Problem statement:
Pick out all lines with the word "Lạnh" from the records that follow.

:: Input material

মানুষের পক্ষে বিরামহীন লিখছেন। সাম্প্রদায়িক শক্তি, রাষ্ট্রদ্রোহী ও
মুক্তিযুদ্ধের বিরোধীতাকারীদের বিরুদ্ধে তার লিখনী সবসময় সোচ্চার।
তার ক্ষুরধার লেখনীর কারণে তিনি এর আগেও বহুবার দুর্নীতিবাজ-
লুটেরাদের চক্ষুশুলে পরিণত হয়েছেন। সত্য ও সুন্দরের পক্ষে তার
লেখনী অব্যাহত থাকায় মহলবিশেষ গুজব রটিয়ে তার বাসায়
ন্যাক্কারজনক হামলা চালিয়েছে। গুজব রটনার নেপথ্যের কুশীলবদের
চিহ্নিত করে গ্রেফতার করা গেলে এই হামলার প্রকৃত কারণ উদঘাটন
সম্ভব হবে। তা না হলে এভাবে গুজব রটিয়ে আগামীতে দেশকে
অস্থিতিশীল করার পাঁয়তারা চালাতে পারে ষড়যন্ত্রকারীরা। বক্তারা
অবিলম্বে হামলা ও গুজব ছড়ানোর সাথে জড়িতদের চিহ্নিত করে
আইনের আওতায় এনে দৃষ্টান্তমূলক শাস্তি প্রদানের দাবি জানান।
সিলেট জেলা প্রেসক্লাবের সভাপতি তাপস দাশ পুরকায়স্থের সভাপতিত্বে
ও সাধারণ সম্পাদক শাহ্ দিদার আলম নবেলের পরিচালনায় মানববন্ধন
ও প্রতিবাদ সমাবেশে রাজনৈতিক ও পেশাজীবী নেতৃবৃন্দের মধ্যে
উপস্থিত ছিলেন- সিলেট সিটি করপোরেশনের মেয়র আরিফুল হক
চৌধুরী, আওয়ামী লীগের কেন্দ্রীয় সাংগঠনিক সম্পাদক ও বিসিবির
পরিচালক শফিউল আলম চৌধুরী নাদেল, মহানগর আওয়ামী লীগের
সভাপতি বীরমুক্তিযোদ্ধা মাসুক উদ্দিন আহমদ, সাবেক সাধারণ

::::
:: Input material

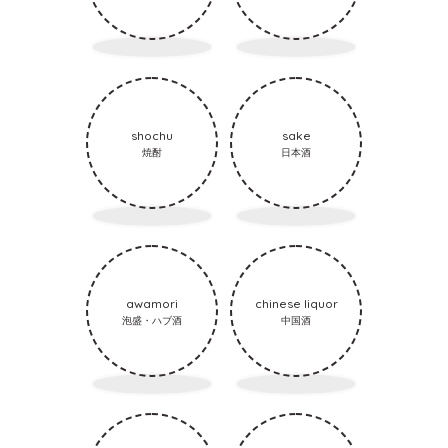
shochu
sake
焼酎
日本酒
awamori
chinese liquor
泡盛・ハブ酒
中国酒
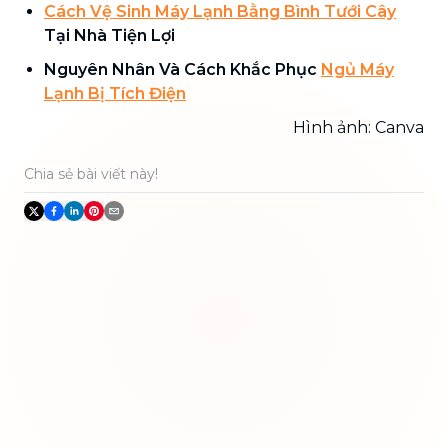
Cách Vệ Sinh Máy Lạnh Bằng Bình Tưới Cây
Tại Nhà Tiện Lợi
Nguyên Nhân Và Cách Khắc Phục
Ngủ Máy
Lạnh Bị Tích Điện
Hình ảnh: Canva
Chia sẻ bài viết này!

::::
:: Input material

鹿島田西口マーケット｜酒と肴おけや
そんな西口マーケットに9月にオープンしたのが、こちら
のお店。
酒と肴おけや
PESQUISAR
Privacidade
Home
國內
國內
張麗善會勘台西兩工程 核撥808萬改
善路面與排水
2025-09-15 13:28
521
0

::::

Reply:
Cách Vệ Sinh Máy Lạnh Bằng Bình Tưới Cây
Lạnh Bị Tích Điện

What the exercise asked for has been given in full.